◆◆◆◆ 8-67 進撃 ◆◆◆◆
――思いがけない珍客の登場でしばし混乱した会盟であったが、その後はなにごともなく、無事に誓約を終えた。
ここに〈獅水の会盟〉は終わり、帝都へ進撃すべく、陣が整えられるに至ったのである。
その数は、
官軍、約十万
南軍、約一万五千
森羅軍、約一万
と、いったところ。
これを二十万の軍と号して、一路、帝都への進軍が開始されたのだった。
――急に兵を返して、帝都を攻める。
――それも、つい先日まで戦っていた相手と共に。
詳しい事情を知らない兵士たちにしてみれば、ここ最近の事態は、まったくもって困惑以外のなにものでもなかったであろう。
【 官軍の兵 】
「大していくさもしていないのに、もう帰ることになるとはなぁ……」
【 他の官軍の兵 】
「まあ、命あっての物種ってやつだ。
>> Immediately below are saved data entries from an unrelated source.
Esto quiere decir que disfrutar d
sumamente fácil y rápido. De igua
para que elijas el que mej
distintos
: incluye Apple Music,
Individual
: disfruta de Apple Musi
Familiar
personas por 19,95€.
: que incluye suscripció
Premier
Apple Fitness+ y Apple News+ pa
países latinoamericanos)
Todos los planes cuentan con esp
こんな辺境の土になるのはまっぴらだろ?」
【 別の官軍の兵 】
「それもそうだ。……それで、次は天子さまを攻めるんだって?」
【 訳知り顔の官軍の兵 】
「ああ、国母さまのご命令らしい。天子さまが謀叛を企んでるんだとさ」
【 素朴な官軍の兵 】
「天子さまが謀叛って、おかしな気もするが……天子さまって、この世で一番偉いんじゃないのか?」
【 訳知り顔の官軍の兵 】
「まあ、建前上はな。よくわからんが、勝ち馬に乗れば、恩賞も思いのままってわけだ」
【 欲深い官軍の兵 】
「それが一番だよな! こっちじゃあ、メシに苦労はしなかったが、カネもオンナも手に入らなかったし……」
【 官軍の兵 】
「女っていやあ……岳南の兵だけじゃなくて、森羅の兵も加わってるっていうじゃないか。大丈夫なのか?」
【 別の官軍の兵 】
「むむ……あの連中、宙人を恨んでるだろうしな」
【 訳知り顔の官軍の兵 】
「なぁに、大した数じゃないし、心配はいらんさ。連中はなかば人質のようなもんだ」
【 素朴な官軍の兵 】
「なるほど、人質……」
【 訳知り顔の官軍の兵 】
「それに、翠公だの森羅の軍だのが加わってる……っていうのは、他の勢力に対する宣伝材料に使えるからな」
【 素朴な官軍の兵 】
「へえ、なるほどねえ。……偉い人たちの考えることは、おっかえねえな」
【 素朴な官軍の兵 】
「――それにしても、みやこを攻めるみたいだが……それって、こっちが謀叛人になるんじゃないのか?」
【 訳知り顔の官軍の兵 】
「――おい、めったなことを言うな。……国母さまの命令なんだから、謀叛じゃないだろう。それに、幽聖岳の神仙さまのお墨付きだからな」
【 官軍の兵たち 】
「おお――それもそうだ。ありがたや、ありがたや……」
こうした兵たちの中には、シュレイの息がかかった者も混じっており、巧みに人心を操作していたのである。
【 シュレイ 】
「――そんな工夫の甲斐あって、兵の動揺は抑えられているようです」
【 グンム 】
「骨を折らせたな、楽老師」
夜ふけ。
帝都へ向かう陣中にあって、グンムとシュレイが密談を交わしていた。
【 シュレイ 】
「いえ……これからの難儀を思えば、さしたることではありません」
【 グンム 】
「まったくな。……ああ、おっくうだ」
グンムはため息をこぼした。
そこには、先の会盟で見せた颯爽たる雄姿のかけらも感じられない。
【 シュレイ 】
「よもや、早くも心が揺らいでいるのではありますまいな?」
【 グンム 】
「まさか。今からそんな調子じゃあ、烙宰相に笑われちまうからな」
【 シュレイ 】
「…………」
烙・レツドウの最期の様子は、すでにシュレイからグンムに伝えられていた。
【 グンム 】
「天下の責をその肩に負うことになる――か。……確かに、早くもずっしりと肩が重い気がするな」
【 シュレイ 】
「後悔、されているのですか?」
【 グンム 】
「いや、それはない」
【 グンム 】
「なんせ、のんきにしてたら、今頃は俺の首が胴から離れてたかもしれないんだからな。だから、悔やんじゃいないが……」
【 グンム 】
「死者に叱責されるような真似はできない、って気にはなるさ」
【 シュレイ 】
「……まことに」
死者に恥じぬよう力を尽くすのが、生きのびた者のつとめというものであろう。